Sustainable Development Goals


UCL sets ambitious target to be net zero carbon by 2030

The university has set an ambitious goal to have net zero carbon buildings by 2024, and to be a net zero carbon institution by 2030.

Image of photovoltaic panels

10 November 2022

A programme of activities across UCL is helping the university achieve its plans to be net zero carbon by 2030.

As part of its 2019–24 Sustainability Strategy, UCL has committed to be net zero carbon for its building energy use by 2024 and net zero carbon as an institution by 2030.

The multi-pronged effort will include changing behaviours, from reviewing whether buildings need heating/cooling 24 hours a day, seven days a week, to encouraging the use of videoconferencing to reduce the need to travel.

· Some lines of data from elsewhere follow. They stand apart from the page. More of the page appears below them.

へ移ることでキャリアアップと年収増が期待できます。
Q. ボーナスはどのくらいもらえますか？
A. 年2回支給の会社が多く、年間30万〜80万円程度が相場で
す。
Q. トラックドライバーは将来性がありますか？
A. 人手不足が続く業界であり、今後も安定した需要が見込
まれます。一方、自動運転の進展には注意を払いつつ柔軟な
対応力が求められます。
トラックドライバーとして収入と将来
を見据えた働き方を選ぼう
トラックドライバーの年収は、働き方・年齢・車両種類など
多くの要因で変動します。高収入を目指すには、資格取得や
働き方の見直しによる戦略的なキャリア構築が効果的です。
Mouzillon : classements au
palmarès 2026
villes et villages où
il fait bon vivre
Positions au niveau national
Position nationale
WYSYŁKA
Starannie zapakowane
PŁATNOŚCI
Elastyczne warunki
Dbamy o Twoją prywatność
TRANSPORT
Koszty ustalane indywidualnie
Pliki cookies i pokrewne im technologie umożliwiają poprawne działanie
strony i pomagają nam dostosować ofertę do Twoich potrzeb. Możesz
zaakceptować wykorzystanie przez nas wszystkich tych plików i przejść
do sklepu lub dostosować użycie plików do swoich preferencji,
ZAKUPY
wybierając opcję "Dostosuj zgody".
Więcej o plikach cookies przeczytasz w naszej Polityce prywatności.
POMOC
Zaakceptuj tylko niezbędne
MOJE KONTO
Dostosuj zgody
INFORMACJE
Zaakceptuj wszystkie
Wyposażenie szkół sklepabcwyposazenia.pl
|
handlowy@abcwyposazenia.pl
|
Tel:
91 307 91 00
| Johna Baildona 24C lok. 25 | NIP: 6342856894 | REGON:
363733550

“There are also lots of ways we can make smarter use of our buildings and equipment,” says Ciaran Jebb (Sustainable UCL). “This includes reducing the need to heat and cool whole buildings by optimising or consolidating activities; buying fewer and lower carbon products; improving controls for heating and cooling to reduce wastage; and repairing and sharing equipment.”

The university will increase uptake of its LEAF sustainable laboratory programme, which provides a framework for reducing carbon emissions.

“Our commitment to become a zero-carbon university has brought our whole community together to innovate and test out new ideas.”

The university will be investing in zero carbon infrastructure. It already generates 120,000kWh a year from 600m2 of solar panels and has identified space for a further 3,000m2 of additional panels. UCL will upgrade its district energy network to a zero carbon energy network. The network generates electricity, but also uses the heat generated in the process to provide heating and hot water to UCL’s buildings, rather than it being wasted.

“Our commitment to become a zero-carbon university has brought our whole community together to innovate and test out new ideas,” adds Ciaran.

UCL is also making efforts to reduce emissions from staff and student commuting by 55% by 2030, although this this does not currently form part of UCL’s reportable emissions. The university is implementing a new travel policy that requires users to take the most carbon efficient mode of travel. A new travel booking service provides easier international rail connections and a new travel policy requires all UK journeys under six hours to be made by train.